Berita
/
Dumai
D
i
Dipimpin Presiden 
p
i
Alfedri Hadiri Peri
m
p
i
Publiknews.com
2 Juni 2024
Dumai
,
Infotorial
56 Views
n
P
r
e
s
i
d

...

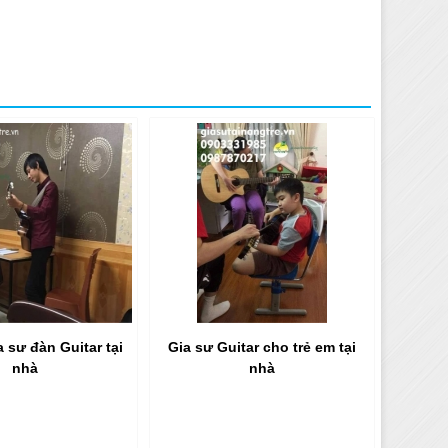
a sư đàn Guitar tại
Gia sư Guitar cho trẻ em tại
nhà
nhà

HOW TO COMPLETE THIS TASK :: Every line holding the string "Guitar" should be copied here, so please find those lines in the data.

ANSWER TO THIS TASK ::
a sư đàn Guitar tại
Gia sư Guitar cho trẻ em tại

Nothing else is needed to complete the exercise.